Avec la loi Elan, "le gouvernement a montré que la priorité du handicap voulue par Emmanuel Macron a été enterrée"

Arnaud de Brocca, secrétaire général de FNATH, estime, samedi sur franceinfo, que le passage de 100% à 10% de logements neufs obligatoirement accessibles pour les personnes handicapées est un "retour en arrière massif de 15-20 ans".

Une personne âgée en fauteuil roulant devant un mur.
Une personne âgée en fauteuil roulant devant un mur. (RAUL ARBOLEDA / AFP)

"Très mal." C'est ainsi qu'Arnaud de Broca a accueilli le vote des députés, vendredi 1er juin, sur le passage de 100% à 10% de logements neufs obligatoirement accessibles pour les personnes handicapées.

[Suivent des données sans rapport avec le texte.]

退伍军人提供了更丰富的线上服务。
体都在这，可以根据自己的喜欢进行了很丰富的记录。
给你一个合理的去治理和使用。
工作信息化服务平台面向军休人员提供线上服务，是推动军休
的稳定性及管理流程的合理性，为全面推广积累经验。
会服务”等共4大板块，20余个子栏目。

Le secrétaire général de la Fédération nationale des accidentés du travail et des handicapés (FNATH), invité samedi de franceinfo, n'est pas du tout satisfait par l'adoption de cet article du projet de loi portant Évolution du logement, de l'aménagement et du numérique (Elan). Il a expliqué pourquoi.

franceinfo : Comment accueillez-vous ce changement ?

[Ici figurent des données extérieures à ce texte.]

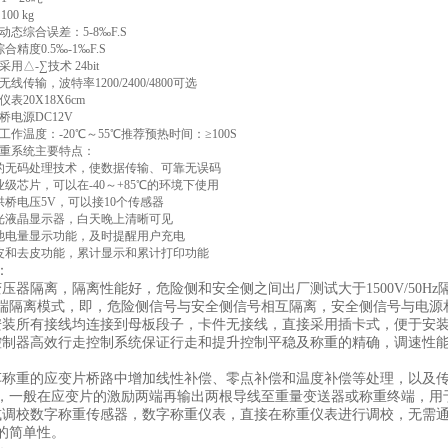
00 kg
态综合误差：5-8‰F.S
合精度0.5‰-1‰F.S
用△-∑技术 24bit
线传输，波特率1200/2400/4800可选
表20X18X6cm
桥电源DC12V
作温度：-20℃～55℃推荐预热时间：≥100S
重系统主要特点：
的无码处理技术，使数据传输、可靠无误码
业级芯片，可以在-40～+85℃的环境下使用
拱桥电压5V，可以接10个传感器
光液晶显示器，白天晚上清晰可见
池电量显示功能，及时提醒用户充电
皮和去皮功能，累计显示和累计打印功能
：
变压器隔离，隔离性能好，危险侧和安全侧之间出厂测试大于1500V/50Hz
3端隔离模式，即，危险侧信号与安全侧信号相互隔离，安全侧信号与电源
安装所有接线均连接到母板段子，卡件无接线，直接采用插卡式，便于安
控制器高效行走控制系统保证行走和提升控制平稳及称重的精确，调速性
车称重的应变片桥路中增加线性补偿、零点补偿和温度补偿等处理，以及
，一般在应变片的激励两端再输出两根导线至重量变送器或称重终端，用
或调校数字称重传感器，数字称重仪表，直接在称重仪表进行调校，无需
的简单性。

Arnaud de Broca : Très mal. Pour nous, c'est un retour en arrière massif de 15-20 ans dans la politique du handicap, alors qu'on est dans une société vieillissante, puisque c'est aussi ce qu'on rappelle. Ces logements accessibles valent évidemment pour les personnes handicapées et leurs familles, pour vivre ensemble, mais aussi pour les personnes vieillissantes en perte d'autonomie qui vont être de plus en plus nombreuses dans les prochaines décennies et pour lesquelles vivre à domicile va être une priorité.

Mais l'objectif de 100% d'accessibilité pour les logements neufs n'était-il pas une chimère ? Ne vaut-il pas mieux 10% totalement respectés que 100% inatteignables ?

De notre point de vue : non. On parle de logements neufs et construire accessible dès le départ, en termes de coût, en termes de vie dans son domicile, ne nous semble pas un objectif inatteignable. Je pense que c'est aussi une question de volonté politique et, hier, le gouvernement a montré que la priorité du handicap voulue par Emmanuel Macron a été enterrée.

Le secrétaire d'État Julien Denormandie a expliqué avoir travaillé sur ce texte avec les associations pour aller vers du sur-mesure, des logements dits "évolutifs", faire évoluer le logement tout au long de la vie…

Je ne sais pas vraiment avec quelles associations il a travaillé, en tout cas pas avec la nôtre. Travailler ne veut pas dire non plus co-construire et être d'accord. Je pense que la plupart des associations sont contre cette mesure, parce qu'on revient en arrière. La question du logement "évolutif" reste encore extrêmement floue. Il a encadré un peu plus, hier, dans la loi, cette notion-là, mais ça reste très limité, tout est reporté à un décret d'application pour lequel on ne voit pas très clair. C'est clairement un coup porté à la question de l'accessibilité pour laquelle notre pays est en retard, particulièrement sur les logements. Il y a eu, aussi, hier, le refus d'un amendement porté par un député sur l'obligation d'ascenseurs, puisqu'il y a aussi une réglementation très stricte qui fait que, en dessous d'un certain nombre d'étages, il n'y a pas d'obligation d'ascenseur et tous ces logements-là ne seront pas accessibles, non-plus, aux personnes handicapées.

Pensez-vous que le gouvernement a cédé à une certaine forme de pression, peut-être, de la part de certains promoteurs immobiliers ?

Clairement oui. Je pense qu'il y a plusieurs pressions. On a tenté d'en exercer une, pour le moment, on a raté. Je pense que c'est toute la société des personnes handicapées et des personnes vieillissantes qui a perdu hier, contre les promoteurs. Ces derniers, peut-être pour gagner un mètre carré, ont une vision, à mon avis, assez dépassée de ce qu'il faut comme construction pour les décennies futures.